What the task requires:
Would you reproduce, without any alteration, the lines from the opening line of the entries through the line that has "history of cartography" in it?

(Saved data entries)
=== Begin Enclosure ===

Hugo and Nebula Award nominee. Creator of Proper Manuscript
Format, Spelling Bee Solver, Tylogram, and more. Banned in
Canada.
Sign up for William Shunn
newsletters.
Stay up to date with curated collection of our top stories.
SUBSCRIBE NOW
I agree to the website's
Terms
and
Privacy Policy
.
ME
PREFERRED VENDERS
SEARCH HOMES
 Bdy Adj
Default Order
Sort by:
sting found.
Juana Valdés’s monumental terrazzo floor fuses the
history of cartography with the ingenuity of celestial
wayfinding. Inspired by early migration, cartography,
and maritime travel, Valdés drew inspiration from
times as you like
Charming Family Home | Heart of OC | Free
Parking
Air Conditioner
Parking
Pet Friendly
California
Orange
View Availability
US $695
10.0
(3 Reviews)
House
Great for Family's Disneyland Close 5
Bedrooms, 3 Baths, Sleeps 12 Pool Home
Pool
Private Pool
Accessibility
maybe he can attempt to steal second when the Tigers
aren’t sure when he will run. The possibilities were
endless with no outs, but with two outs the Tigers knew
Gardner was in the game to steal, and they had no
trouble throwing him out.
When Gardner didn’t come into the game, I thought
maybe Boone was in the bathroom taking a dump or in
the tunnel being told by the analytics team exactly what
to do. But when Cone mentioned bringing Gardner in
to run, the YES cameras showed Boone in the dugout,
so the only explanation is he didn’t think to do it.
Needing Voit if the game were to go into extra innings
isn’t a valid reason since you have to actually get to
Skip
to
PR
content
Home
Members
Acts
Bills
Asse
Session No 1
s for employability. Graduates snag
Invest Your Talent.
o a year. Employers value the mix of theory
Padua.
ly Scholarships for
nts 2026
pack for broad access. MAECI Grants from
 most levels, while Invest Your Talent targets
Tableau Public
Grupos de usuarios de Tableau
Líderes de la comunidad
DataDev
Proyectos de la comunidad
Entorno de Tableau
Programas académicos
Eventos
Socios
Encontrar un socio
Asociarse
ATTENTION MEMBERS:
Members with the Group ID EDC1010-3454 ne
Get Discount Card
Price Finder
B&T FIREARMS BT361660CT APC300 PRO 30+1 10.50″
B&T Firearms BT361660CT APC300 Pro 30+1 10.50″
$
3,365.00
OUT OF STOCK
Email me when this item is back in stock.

=== End Enclosure ===

Answer section:
Hugo and Nebula Award nominee. Creator of Proper Manuscript
Format, Spelling Bee Solver, Tylogram, and more. Banned in
Canada.
Sign up for William Shunn
newsletters.
Stay up to date with curated collection of our top stories.
SUBSCRIBE NOW
I agree to the website's
Terms
and
Privacy Policy
.
ME
PREFERRED VENDERS
SEARCH HOMES
 Bdy Adj
Default Order
Sort by:
sting found.
Juana Valdés’s monumental terrazzo floor fuses the
history of cartography with the ingenuity of celestial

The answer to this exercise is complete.